表妹难为
这香薰球是阮麒叫拿的,所以既讨厌乔连章,又讨厌阮麒,这时候想起阮麒就是英国公府日后的当家人,暗自心想就算乔连波嫁到了国公府来,她也决不来玩。
吴知雪打刚回京城,就看不上乔连波娇娇弱弱的模样儿,且隐约知道,母亲给自己哥哥房里放人与乔连波也脱不了关系,免不了更加轻视,逮着机会就要刺她一刺。此时见乔连波脸涨得透红却说不出话来,心里才痛快了一些,嗤笑一声,将头轻轻一昂,跟着众人进了房中。
阮盼此时尚未上妆梳头,但身上已换了大红绸子的龙凤嫁衣,见表妹们来了,急忙起身迎接。虽是大喜的日子,她却并无什么娇羞之色,只脸上微微有几分紧张的红晕,言谈举止一如平常。倒是两个陪嫁的大丫鬟卧雨和飞虹忙个不停,手脚都不知该往哪里放了。
阮盼吩咐丫鬟上了茶,含笑道:“乱成这样儿,表妹们过来又没什么好招待,真是惭愧。”
吴知霏天真地笑道:“今儿是表姐的好日子,我们不要招待,只要看看未来表姐夫就行了。”
这话引得众人都笑起来,阮盼脸上微微红了红:“你这坏丫头——”
吴知霏瞧着她身上金线刺绣的华美嫁衣,忍不住伸手摸了摸:“我听姨娘说,新娘子都很害怕的,表姐你怕不怕?”
这次连绮年都忍不住笑着在她脑门上戳了一指头:“净胡说。表姐是出门子嫁人,有什么好怕的。”
阮盼也跟着笑,心里却有几分茫然。自十二岁起,阮夫人便时常在她面前透出话风,将来她是要进宫参选的。这般说了几年,直到阮老太君带她去庙里求了一签之后,进宫之事就算是定下来了。不要说英国公府上下,就连她自己也觉得,凭自己的家世和才貌,必然能做皇子正妃。

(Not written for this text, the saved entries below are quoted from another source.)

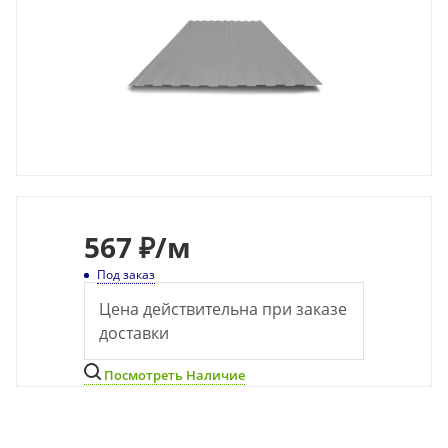
567
₽
/м
Под заказ
Цена действительна при заказе
доставки
Посмотреть Наличие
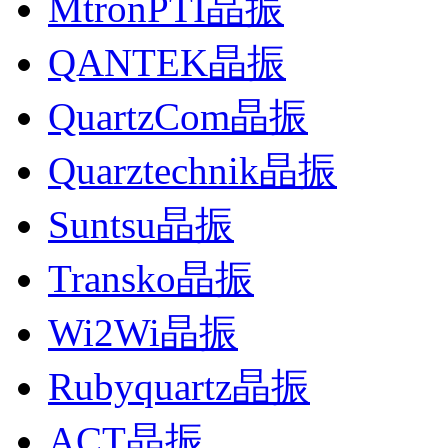
MtronPTI晶振
QANTEK晶振
QuartzCom晶振
Quarztechnik晶振
Suntsu晶振
Transko晶振
Wi2Wi晶振
Rubyquartz晶振
ACT晶振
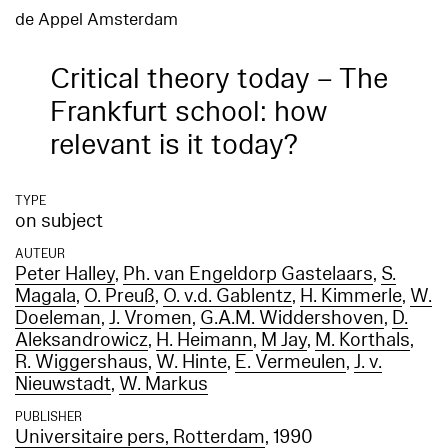
de Appel Amsterdam
Critical theory today – The
Frankfurt school: how
relevant is it today?
TYPE
on subject
AUTEUR
Peter Halley
,
Ph. van Engeldorp Gastelaars
,
S.
Magala
,
O. Preuß
,
O. v.d. Gablentz
,
H. Kimmerle
,
W.
Doeleman
,
J. Vromen
,
G.A.M. Widdershoven
,
D.
Aleksandrowicz
,
H. Heimann
,
M Jay
,
M. Korthals
,
R. Wiggershaus
,
W. Hinte
,
E. Vermeulen
,
J. v.
Nieuwstadt
,
W. Markus
PUBLISHER
Universitaire pers, Rotterdam
, 1990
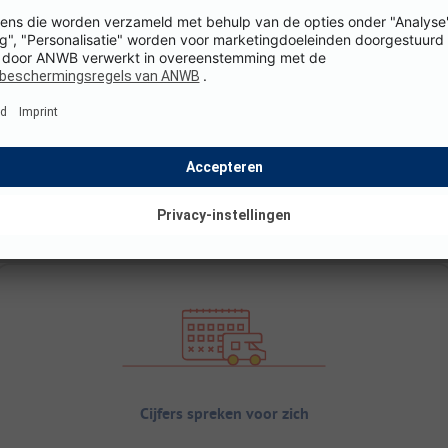
Cijfers spreken voor zich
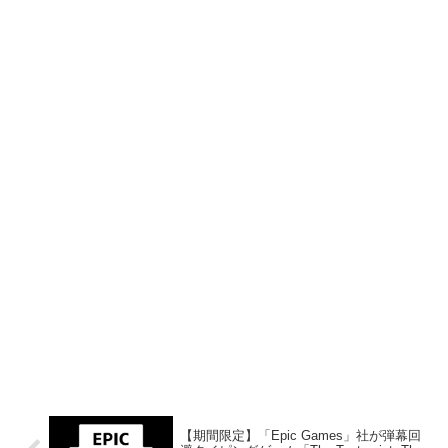
【期間限定】「Epic Games」社が弾幕回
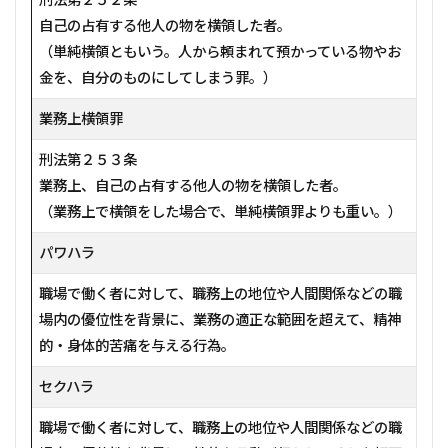
自己の占有する他人の物を横領した者。
（単純横領ともいう。人から頼まれて預かっている物やお
金を、自分のものにしてしまう罪。）
業務上横領罪
刑法第２５３条
業務上、自己の占有する他人の物を横領した者。
（業務上で横領をした場合で、単純横領罪よりも重い。）
パワハラ
職場で働く者に対して、職務上の地位や人間関係などの職
場内の優位性を背景に、業務の適正な範囲を超えて、精神
的・身体的苦痛を与える行為。
セクハラ
職場で働く者に対して、職務上の地位や人間関係などの職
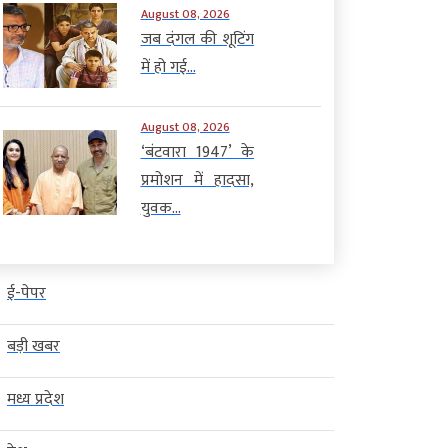
August 08, 2026
जब दंगल की शूटिंग
में हो गई...
August 08, 2026
‘बंटवारा 1947’ के
प्रमोशन में हादसा,
युवक...
ई-पेपर
बड़ी खबर
मध्य प्रदेश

谁也没料到,刚刚做了记名嫡女的阮语,会硬生生地将她这个皇子正妃的位置给挤掉了。虽然阮语并没资格做正妃,可是一家之内,却不能有两个女儿同时做皇子妃。阮盼并不是觉得落选就是天塌一般的祸事,只是一直以来似乎成了定局的事突然变了,她也有些茫然无措。为了进宫之事,家里并未替她物色合适的亲事,以至于一旦落选,以她当初将近十六岁的年纪再来议亲,已经是有些晚了。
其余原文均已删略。